**Exercise directions**
Answer with a single number: the count of lines below that hold "index".

**Source data**
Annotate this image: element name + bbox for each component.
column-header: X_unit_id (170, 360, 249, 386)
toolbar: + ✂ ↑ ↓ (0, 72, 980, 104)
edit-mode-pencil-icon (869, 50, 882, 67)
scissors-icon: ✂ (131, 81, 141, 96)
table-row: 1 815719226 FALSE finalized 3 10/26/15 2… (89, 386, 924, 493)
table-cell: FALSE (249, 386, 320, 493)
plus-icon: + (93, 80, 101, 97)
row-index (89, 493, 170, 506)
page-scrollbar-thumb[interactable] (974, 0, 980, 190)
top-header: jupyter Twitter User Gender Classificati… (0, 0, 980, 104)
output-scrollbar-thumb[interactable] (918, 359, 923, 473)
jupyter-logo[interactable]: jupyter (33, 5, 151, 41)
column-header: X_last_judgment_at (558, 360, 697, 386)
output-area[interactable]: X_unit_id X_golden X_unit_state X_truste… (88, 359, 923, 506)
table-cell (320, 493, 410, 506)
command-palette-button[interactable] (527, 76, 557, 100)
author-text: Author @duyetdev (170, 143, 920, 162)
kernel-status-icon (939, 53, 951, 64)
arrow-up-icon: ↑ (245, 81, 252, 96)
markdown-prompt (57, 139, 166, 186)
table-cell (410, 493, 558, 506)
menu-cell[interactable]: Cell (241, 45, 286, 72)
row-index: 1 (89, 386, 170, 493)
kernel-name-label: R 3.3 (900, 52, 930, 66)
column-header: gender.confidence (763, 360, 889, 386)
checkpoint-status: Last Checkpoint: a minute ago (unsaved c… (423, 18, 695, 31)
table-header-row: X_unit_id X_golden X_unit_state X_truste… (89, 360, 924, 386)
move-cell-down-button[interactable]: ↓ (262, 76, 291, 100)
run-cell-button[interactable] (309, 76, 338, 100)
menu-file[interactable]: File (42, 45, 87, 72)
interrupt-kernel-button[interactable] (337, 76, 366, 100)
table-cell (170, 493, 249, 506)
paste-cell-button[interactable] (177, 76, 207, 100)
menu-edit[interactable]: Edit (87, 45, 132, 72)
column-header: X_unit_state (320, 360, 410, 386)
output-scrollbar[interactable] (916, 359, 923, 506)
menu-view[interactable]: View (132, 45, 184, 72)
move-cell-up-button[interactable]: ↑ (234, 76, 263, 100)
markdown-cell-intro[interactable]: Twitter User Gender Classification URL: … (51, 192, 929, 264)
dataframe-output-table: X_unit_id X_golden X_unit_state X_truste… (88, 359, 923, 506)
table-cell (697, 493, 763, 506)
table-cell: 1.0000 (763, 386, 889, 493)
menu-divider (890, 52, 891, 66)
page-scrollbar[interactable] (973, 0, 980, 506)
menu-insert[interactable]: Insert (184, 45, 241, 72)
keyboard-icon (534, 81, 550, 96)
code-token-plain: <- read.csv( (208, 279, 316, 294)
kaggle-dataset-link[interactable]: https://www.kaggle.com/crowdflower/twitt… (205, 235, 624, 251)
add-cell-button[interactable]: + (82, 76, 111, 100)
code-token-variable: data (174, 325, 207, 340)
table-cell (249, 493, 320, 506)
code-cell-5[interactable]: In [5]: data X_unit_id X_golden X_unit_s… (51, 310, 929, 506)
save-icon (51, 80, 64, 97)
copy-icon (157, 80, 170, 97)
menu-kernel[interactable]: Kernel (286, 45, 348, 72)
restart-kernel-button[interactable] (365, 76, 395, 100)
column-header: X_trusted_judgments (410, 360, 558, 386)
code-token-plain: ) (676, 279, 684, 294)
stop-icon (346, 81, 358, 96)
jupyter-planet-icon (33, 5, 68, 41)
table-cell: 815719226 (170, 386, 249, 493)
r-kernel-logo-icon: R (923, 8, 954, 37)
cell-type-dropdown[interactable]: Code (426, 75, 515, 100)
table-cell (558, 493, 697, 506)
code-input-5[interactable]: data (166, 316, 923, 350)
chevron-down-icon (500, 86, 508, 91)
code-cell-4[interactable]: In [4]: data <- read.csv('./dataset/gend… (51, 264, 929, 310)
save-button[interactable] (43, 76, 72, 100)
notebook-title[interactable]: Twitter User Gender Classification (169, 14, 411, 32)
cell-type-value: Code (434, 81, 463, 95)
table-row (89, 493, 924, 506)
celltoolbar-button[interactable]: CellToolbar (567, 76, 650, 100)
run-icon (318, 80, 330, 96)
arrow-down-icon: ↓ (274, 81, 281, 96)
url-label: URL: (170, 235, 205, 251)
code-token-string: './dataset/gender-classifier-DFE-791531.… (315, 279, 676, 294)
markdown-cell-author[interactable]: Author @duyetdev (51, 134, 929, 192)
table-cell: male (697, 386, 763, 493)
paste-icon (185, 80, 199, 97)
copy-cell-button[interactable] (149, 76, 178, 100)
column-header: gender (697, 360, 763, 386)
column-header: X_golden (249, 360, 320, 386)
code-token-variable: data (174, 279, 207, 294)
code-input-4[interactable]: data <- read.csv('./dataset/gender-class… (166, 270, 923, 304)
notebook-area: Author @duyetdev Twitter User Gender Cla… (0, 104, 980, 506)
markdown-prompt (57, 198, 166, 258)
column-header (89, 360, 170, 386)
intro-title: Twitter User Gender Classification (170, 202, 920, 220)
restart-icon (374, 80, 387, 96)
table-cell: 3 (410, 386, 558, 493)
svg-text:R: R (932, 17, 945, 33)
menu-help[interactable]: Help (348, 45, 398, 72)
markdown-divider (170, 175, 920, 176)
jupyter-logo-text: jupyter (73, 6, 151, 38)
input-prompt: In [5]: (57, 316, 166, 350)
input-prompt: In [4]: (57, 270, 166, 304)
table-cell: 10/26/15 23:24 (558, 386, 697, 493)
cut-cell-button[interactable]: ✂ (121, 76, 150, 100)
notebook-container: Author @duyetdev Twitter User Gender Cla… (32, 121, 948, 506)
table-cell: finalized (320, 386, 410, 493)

==

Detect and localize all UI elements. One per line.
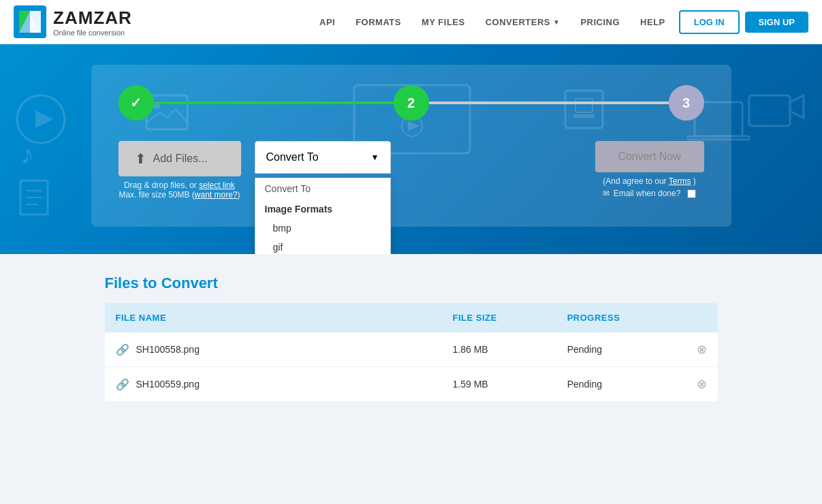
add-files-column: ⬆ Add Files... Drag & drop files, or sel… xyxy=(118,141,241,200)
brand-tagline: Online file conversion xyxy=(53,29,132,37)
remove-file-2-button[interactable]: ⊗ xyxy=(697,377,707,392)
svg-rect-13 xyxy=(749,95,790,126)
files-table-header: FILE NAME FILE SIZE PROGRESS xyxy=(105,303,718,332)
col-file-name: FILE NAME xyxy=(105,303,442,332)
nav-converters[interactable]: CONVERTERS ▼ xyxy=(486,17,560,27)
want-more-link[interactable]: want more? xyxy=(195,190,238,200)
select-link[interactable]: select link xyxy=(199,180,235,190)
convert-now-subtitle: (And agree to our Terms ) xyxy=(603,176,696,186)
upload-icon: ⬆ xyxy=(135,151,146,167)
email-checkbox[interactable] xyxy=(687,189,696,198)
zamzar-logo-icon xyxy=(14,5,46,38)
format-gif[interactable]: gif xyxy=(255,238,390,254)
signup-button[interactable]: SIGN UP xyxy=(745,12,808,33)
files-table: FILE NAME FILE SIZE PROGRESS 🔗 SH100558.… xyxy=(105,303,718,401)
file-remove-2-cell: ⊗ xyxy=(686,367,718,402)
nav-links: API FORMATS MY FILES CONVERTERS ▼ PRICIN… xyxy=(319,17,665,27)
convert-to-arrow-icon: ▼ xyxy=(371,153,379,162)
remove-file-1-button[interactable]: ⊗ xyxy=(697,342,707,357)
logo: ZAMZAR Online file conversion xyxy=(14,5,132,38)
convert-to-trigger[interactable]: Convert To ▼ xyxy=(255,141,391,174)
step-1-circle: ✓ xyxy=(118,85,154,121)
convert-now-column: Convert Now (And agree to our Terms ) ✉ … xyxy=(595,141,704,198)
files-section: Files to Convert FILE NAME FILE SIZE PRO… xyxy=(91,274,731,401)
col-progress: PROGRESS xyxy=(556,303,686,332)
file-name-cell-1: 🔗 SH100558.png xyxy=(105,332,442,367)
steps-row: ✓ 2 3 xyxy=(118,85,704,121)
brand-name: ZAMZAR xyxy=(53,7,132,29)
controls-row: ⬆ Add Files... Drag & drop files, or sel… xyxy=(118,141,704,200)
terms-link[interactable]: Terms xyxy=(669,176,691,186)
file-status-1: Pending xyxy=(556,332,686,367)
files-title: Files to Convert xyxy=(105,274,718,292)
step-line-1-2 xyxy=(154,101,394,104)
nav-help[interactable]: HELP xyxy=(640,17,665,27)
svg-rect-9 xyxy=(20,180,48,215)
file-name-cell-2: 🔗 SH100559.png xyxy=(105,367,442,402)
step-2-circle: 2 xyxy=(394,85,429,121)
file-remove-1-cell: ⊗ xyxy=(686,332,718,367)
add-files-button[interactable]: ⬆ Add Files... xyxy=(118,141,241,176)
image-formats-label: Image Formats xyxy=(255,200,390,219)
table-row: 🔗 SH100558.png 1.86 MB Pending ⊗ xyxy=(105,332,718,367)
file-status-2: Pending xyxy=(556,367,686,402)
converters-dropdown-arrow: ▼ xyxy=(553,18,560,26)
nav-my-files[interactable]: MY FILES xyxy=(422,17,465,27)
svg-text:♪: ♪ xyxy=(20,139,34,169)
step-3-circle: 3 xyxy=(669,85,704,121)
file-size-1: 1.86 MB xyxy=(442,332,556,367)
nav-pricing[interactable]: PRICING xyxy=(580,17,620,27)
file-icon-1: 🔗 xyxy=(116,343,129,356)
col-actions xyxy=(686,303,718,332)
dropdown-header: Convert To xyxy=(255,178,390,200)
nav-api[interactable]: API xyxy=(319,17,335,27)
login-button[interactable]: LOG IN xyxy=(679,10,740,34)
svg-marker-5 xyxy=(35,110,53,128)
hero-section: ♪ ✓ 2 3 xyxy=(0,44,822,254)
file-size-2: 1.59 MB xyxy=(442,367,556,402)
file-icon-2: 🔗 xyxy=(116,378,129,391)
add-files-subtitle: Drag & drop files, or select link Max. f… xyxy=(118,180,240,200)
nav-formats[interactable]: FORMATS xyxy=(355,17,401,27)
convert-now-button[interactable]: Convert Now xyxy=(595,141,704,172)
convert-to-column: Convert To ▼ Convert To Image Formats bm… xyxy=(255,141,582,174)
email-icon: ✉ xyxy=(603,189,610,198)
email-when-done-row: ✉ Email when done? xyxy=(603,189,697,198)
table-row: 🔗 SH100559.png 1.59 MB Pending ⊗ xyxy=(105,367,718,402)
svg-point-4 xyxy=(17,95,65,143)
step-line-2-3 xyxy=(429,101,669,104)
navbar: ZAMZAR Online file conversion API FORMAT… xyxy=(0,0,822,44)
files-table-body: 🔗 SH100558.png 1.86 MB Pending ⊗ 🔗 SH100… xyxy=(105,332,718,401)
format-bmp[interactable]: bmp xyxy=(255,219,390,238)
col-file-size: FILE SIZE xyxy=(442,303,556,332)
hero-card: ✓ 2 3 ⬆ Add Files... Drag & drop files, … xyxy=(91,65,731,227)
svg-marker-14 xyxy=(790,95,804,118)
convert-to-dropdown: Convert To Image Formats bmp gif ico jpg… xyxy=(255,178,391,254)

---

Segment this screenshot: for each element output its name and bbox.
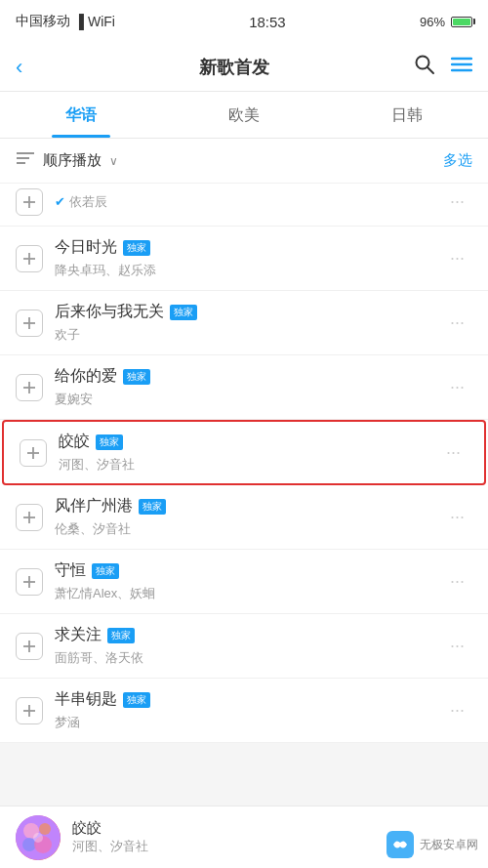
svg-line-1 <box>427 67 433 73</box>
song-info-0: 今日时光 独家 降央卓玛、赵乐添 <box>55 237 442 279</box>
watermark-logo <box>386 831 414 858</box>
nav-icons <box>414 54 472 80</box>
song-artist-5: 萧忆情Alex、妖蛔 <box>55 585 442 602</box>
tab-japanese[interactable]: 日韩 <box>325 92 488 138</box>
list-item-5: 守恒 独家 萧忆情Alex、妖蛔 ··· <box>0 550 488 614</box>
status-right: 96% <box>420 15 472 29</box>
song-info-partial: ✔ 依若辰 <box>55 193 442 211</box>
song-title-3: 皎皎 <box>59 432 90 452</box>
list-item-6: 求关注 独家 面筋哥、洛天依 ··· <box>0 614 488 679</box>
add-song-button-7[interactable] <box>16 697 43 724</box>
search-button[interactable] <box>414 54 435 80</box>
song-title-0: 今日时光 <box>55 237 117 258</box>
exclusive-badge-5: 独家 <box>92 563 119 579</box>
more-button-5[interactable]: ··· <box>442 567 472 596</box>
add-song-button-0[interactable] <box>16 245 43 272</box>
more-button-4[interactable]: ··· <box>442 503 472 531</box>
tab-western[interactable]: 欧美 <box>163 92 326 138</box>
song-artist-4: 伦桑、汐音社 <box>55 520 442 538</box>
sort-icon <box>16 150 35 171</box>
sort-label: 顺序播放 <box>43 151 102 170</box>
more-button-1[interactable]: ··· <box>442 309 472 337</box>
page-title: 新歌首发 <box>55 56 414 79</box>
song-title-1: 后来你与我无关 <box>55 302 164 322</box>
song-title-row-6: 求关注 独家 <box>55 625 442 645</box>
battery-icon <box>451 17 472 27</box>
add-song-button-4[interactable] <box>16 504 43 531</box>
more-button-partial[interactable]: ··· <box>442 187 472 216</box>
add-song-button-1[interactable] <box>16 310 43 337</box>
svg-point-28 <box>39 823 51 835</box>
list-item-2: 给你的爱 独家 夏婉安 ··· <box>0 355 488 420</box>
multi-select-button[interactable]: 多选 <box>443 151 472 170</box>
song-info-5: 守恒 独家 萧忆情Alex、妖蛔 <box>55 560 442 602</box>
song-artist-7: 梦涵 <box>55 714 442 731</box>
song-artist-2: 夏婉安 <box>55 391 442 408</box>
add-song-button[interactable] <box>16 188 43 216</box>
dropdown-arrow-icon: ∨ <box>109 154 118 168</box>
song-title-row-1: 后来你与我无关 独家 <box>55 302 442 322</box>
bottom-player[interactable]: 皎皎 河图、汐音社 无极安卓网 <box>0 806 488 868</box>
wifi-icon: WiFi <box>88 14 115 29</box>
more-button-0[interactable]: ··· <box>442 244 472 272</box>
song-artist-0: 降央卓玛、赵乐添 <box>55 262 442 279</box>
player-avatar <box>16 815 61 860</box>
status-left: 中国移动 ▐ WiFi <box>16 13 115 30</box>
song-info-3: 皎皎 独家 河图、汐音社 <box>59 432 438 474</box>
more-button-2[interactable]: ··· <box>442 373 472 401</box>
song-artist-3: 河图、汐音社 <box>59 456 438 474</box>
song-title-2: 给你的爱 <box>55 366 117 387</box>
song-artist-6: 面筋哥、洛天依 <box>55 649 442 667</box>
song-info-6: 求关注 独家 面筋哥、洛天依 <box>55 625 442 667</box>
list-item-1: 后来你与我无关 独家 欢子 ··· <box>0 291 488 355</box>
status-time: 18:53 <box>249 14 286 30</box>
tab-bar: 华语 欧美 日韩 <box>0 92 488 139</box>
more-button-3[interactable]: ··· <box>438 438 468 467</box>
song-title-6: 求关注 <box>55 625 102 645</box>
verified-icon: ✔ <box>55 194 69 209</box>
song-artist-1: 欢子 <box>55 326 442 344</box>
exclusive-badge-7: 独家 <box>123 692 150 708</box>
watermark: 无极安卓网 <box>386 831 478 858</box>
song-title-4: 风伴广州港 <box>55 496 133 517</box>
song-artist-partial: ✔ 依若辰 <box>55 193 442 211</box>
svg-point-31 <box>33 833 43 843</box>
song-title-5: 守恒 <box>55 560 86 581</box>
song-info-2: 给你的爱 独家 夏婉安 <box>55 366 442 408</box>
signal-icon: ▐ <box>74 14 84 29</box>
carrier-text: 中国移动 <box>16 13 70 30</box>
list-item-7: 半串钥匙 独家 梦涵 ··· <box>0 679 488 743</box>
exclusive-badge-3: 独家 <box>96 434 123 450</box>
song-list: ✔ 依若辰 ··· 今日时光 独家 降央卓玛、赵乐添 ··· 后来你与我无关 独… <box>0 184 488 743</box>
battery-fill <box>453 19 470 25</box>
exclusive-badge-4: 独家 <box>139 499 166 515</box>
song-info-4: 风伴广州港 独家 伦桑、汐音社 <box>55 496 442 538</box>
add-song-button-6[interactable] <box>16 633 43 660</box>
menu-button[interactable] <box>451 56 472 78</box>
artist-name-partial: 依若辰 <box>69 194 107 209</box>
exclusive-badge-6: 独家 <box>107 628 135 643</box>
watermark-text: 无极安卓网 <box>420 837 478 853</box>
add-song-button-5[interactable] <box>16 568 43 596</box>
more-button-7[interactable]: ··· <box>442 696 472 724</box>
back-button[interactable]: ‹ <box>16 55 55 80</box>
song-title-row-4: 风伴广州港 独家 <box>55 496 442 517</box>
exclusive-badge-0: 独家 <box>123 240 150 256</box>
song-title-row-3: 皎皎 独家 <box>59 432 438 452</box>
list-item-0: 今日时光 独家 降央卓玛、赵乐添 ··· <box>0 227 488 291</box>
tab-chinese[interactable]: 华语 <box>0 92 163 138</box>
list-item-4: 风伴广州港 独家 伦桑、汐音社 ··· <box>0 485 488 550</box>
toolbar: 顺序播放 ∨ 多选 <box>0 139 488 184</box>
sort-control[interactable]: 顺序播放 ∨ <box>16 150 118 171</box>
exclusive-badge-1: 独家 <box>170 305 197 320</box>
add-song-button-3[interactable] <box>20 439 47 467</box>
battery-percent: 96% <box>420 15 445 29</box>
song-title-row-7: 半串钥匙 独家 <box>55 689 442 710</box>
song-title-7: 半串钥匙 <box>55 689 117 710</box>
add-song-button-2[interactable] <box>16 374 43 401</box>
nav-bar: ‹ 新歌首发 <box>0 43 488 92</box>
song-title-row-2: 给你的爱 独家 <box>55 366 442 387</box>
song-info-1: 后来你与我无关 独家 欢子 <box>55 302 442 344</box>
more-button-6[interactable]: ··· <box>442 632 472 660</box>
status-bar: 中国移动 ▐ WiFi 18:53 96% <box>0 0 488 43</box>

**Solution for this task**
2